Seed World

Working with Nature

Why It Matters

The EU F2F Strategy has set several ambitious targets to be achieved by 2030. One of those targets is to reduce the overall use and risk of chemical pesticides and reduce the use of more hazardous pesticides, both by 50%. But in order to make this work, farmers will need alternatives. In our search of those alternatives, European Seed came across the International Biocontrol Manufacturers Association (IBMA) and spoke with Jennifer Lewis, Executive Director and Isabelle Pinzauti Babrzyński, Senior Advocacy and Outreach Manager at the IBMA.

European Seed (ES): Can you explain in a nutshell what the IBMA is, and explain a bit about its activities?
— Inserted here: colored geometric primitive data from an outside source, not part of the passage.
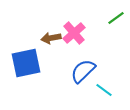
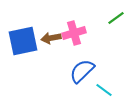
pink cross: rotated 25 degrees clockwise
blue square: moved 3 px left, 22 px up
blue semicircle: moved 1 px left
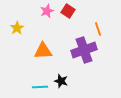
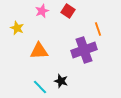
pink star: moved 5 px left
yellow star: rotated 16 degrees counterclockwise
orange triangle: moved 4 px left
cyan line: rotated 49 degrees clockwise
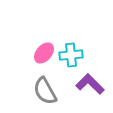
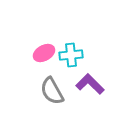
pink ellipse: rotated 20 degrees clockwise
gray semicircle: moved 7 px right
Jennifer Lewis (JL): The IBMA represents the biocontrol industry with over 230 member companies globally. It is the voice of biocontrol for a sustainable and resilient global agriculture which aims for a healthier food system to benefit farmers, the environment and consumers. By working with nature, our members are leading the way in innovative and effective biocontrol for agriculture, forestry and public health. The IBMA was founded 27 years ago by its members. and has its office in Brussels.

Jennifer Lewis

ES: You mentioned ‘biocontrol’, which seems to encompass quite a number of technologies. How does IBMA describe biocontrol?

Isabelle Pinzauti Babrzyński (IPB): The biocontrol technologies originate from nature, either directly or if synthetized they are identical to nature. They are used to manage pests, weeds and diseases in agriculture as well as home, garden and forestry. Our biocontrol solutions achieve the sustainability goals that consumers urgently demand for food safety, human health and protection of the environment.

At the moment, there is no official European Union definition for biological control, biocontrol, also known as bioprotection. We separate four different categories of solutions:

  1. Microbials are based on microorganisms, including but not limited to bacteria, fungi, protozoans, viruses, viroids, peptides, mycoplasmas, and may include entire microorganisms, living and dead cells, any associated microbial metabolites, fermentation materials and cell-fragments.
  2. Semiochemicals are substances emitted by plants, animals and other organisms used for intra-species and/or inter-species communication and have a target-specific and non-toxic mode of action.
  3. Natural Substances consist of one or more components that originate from nature, including but not limited to: plants, algae/microalgae, animals, minerals, bacteria, fungi, peptides, protozoans, viruses, viroids and mycoplasmas. They can either be sourced from nature or are nature identical if synthetized. This definition excludes semiochemicals and microbials.
  4. Invertebrate Biocontrol Agents (also called macrobials) are natural enemies such as insect, mite and nematode species providing control of pest populations through predation or parasitism.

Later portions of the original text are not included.